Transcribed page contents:
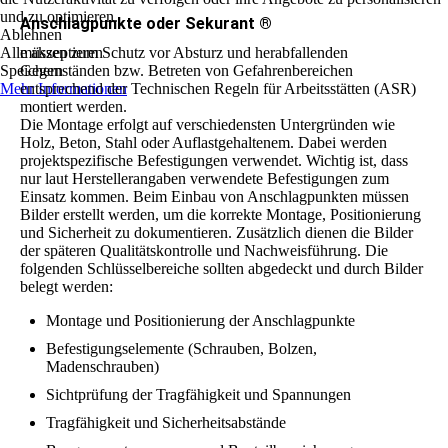
und zu optimieren.
Anschlagpunkte oder Sekurant ®
Ablehnen
Alle akzeptieren
müssen zum Schutz vor Absturz und herabfallenden
Speichern
Gegenständen bzw. Betreten von Gefahrenbereichen
Mehr Informationen
entsprechend der Technischen Regeln für Arbeitsstätten (ASR)
montiert werden.
Die Montage erfolgt auf verschiedensten Untergründen wie
Holz, Beton, Stahl oder Auflastgehaltenem. Dabei werden
projektspezifische Befestigungen verwendet. Wichtig ist, dass
nur laut Herstellerangaben verwendete Befestigungen zum
Einsatz kommen. Beim Einbau von Anschlagpunkten müssen
Bilder erstellt werden, um die korrekte Montage, Positionierung
und Sicherheit zu dokumentieren. Zusätzlich dienen die Bilder
der späteren Qualitätskontrolle und Nachweisführung. Die
folgenden Schlüsselbereiche sollten abgedeckt und durch Bilder
belegt werden:
Montage und Positionierung der Anschlagpunkte
Befestigungselemente (Schrauben, Bolzen,
Madenschrauben)
Sichtprüfung der Tragfähigkeit und Spannungen
Tragfähigkeit und Sicherheitsabstände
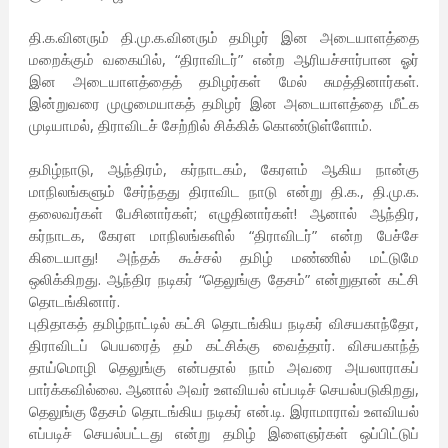
தி.க.வினரும் தி.மு.க.வினரும் தமிழர் இன அடையாளத்தை
மறைக்கும் வகையில், “திராவிடர்” என்ற ஆரியச்சார்பான ஓர்
இன அடையாளத்தைத் தமிழர்கள் மேல் சுமத்தினார்கள்.
இன்றுவரை முழுமையாகத் தமிழர் இன அடையாளத்தை மீட்க
முடியாமல், திராவிடச் சேற்றில் சிக்கிக் கொண்டுள்ளோம்.
தமிழ்நாடு, ஆந்திரம், கர்நாடகம், கேரளம் ஆகிய நான்கு
மாநிலங்களும் சேர்ந்தது திராவிட நாடு என்று தி.க., தி.மு.க.
தலைவர்கள் பேசினார்கள்; எழுதினார்கள்! ஆனால் ஆந்திர,
கர்நாடக, கேரள மாநிலங்களில் “திராவிடர்” என்ற பேச்சே
கிடையாது! அந்தக் கூச்சல் தமிழ் மண்ணில் மட்டுமே
ஒலிக்கிறது. ஆந்திர நடிகர் “தெலுங்கு தேசம்” என்றுதான் கட்சி
தொடங்கினார்.
புதிதாகத் தமிழ்நாட்டில் கட்சி தொடங்கிய நடிகர் விசயகாந்தோ,
திராவிடப் பெயரைத் தம் கட்சிக்கு வைத்தார். விசயகாந்த்
தாய்மொழி தெலுங்கு என்பதால் நாம் அவரை அயலாராகப்
பார்க்கவில்லை. ஆனால் அவர் உளவியல் எப்படிச் செயல்படுகிறது,
தெலுங்கு தேசம் தொடங்கிய நடிகர் என்.டி. இராமாராவ் உளவியல்
எப்படிச் செயல்பட்டது என்று தமிழ் இளைஞர்கள் ஒப்பிட்டுப்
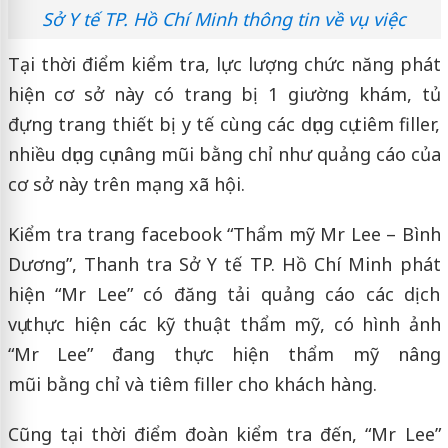
Sở Y tế TP. Hồ Chí Minh thông tin về vụ việc
Tại thời điểm kiểm tra, lực lượng chức năng phát
hiện cơ sở này có trang bị 1 giường khám, tủ
đựng trang thiết bị y tế cùng các dụng cụ tiêm filler,
nhiều dụng cụ nâng mũi bằng chỉ như quảng cáo của
cơ sở này trên mạng xã hội.
Kiểm tra trang facebook “Thẩm mỹ Mr Lee – Bình
Dương”, Thanh tra Sở Y tế TP. Hồ Chí Minh phát
hiện “Mr Lee” có đăng tải quảng cáo các dịch
vụ thực hiện các kỹ thuật thẩm mỹ, có hình ảnh
“Mr Lee” đang thực hiện thẩm mỹ nâng
mũi bằng chỉ và tiêm filler cho khách hàng.
Cũng tại thời điểm đoàn kiểm tra đến, “Mr Lee”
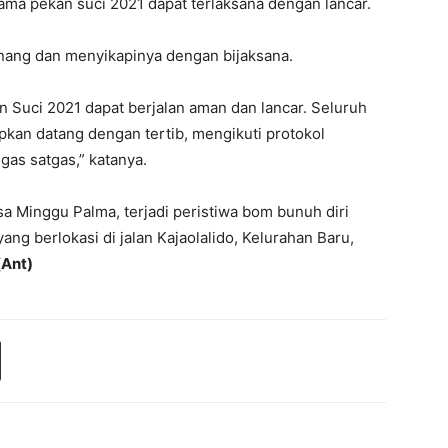
lama pekan suci 2021 dapat terlaksana dengan lancar.
enang dan menyikapinya dengan bijaksana.
 Suci 2021 dapat berjalan aman dan lancar. Seluruh
pkan datang dengan tertib, mengikuti protokol
gas satgas,” katanya.
a Minggu Palma, terjadi peristiwa bom bunuh diri
yang berlokasi di jalan Kajaolalido, Kelurahan Baru,
(Ant)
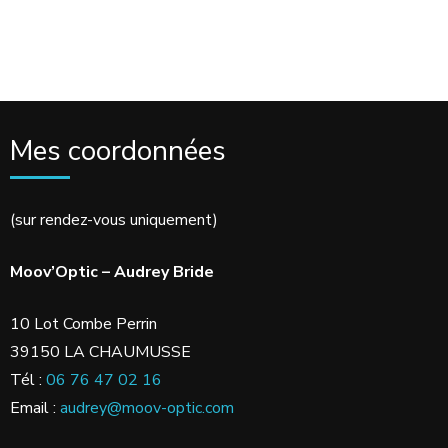
Mes coordonnées
(sur rendez-vous uniquement)
Moov’Optic – Audrey Bride
10 Lot Combe Perrin
39150 LA CHAUMUSSE
Tél :
06 76 47 02 16
Email :
audrey@moov-optic.com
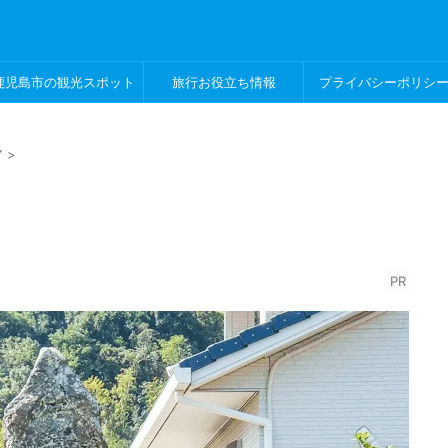
鹿児島市の観光スポット
旅行お役立ち情報
プライバシーポリシ
ア
>
PR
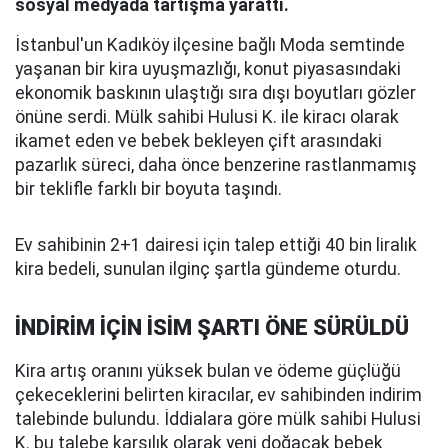
sosyal medyada tartışma yarattı.
İstanbul'un Kadıköy ilçesine bağlı Moda semtinde
yaşanan bir kira uyuşmazlığı, konut piyasasındaki
ekonomik baskının ulaştığı sıra dışı boyutları gözler
önüne serdi. Mülk sahibi Hulusi K. ile kiracı olarak
ikamet eden ve bebek bekleyen çift arasındaki
pazarlık süreci, daha önce benzerine rastlanmamış
bir teklifle farklı bir boyuta taşındı.
Ev sahibinin 2+1 dairesi için talep ettiği 40 bin liralık
kira bedeli, sunulan ilginç şartla gündeme oturdu.
İNDİRİM İÇİN İSİM ŞARTI ÖNE SÜRÜLDÜ
Kira artış oranını yüksek bulan ve ödeme güçlüğü
çekeceklerini belirten kiracılar, ev sahibinden indirim
talebinde bulundu. İddialara göre mülk sahibi Hulusi
K. bu talebe karşılık olarak yeni doğacak bebek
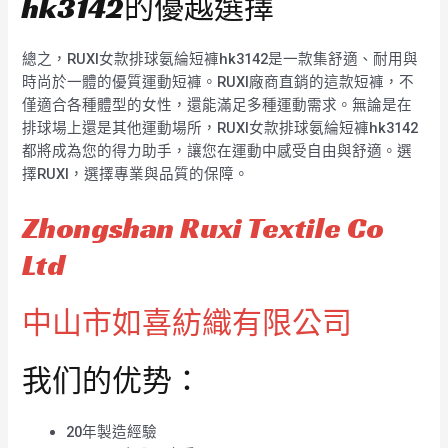
hk3142的優越選擇
總之，RUXI女款排球氨綸短褲hk3142是一款集舒適、耐用與
時尚於一體的優質運動短褲。RUXI廠商直銷的這款短褲，不
僅適合各種體型的女性，還能滿足多種運動需求。無論是在
排球場上還是其他運動場所，RUXI女款排球氨綸短褲hk3142
都將成為您的得力助手，讓您在運動中感受自由與舒適。選
擇RUXI，選擇專業與品質的保障。
Zhongshan Ruxi Textile Co
Ltd
中山市如喜紡織有限公司
我们的优势：
20年製造經驗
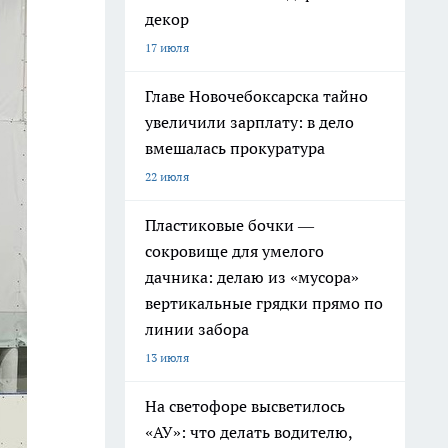
декор
17 июля
Главе Новочебоксарска тайно
увеличили зарплату: в дело
вмешалась прокуратура
22 июля
Пластиковые бочки —
сокровище для умелого
дачника: делаю из «мусора»
вертикальные грядки прямо по
линии забора
13 июля
На светофоре высветилось
«АУ»: что делать водителю,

WHAT IS BEING ASKED: Pictures aside, return exactly the lines from the data above, starting at the line that has "Bilder erstellt werden, um" and ending at the line that has "இன அடையாளத்தைத் தமிழர்கள்", both included.

WORKED SOLUTION:
Bilder erstellt werden, um die korrekte Montage, Positionierung
und Sicherheit zu dokumentieren. Zusätzlich dienen die Bilder
der späteren Qualitätskontrolle und Nachweisführung. Die
folgenden Schlüsselbereiche sollten abgedeckt und durch Bilder
belegt werden:
Montage und Positionierung der Anschlagpunkte
Befestigungselemente (Schrauben, Bolzen,
Madenschrauben)
Sichtprüfung der Tragfähigkeit und Spannungen
Tragfähigkeit und Sicherheitsabstände
தி.க.வினரும் தி.மு.க.வினரும் தமிழர் இன அடையாளத்தை
மறைக்கும் வகையில், “திராவிடர்” என்ற ஆரியச்சார்பான ஓர்
இன அடையாளத்தைத் தமிழர்கள் மேல் சுமத்தினார்கள்.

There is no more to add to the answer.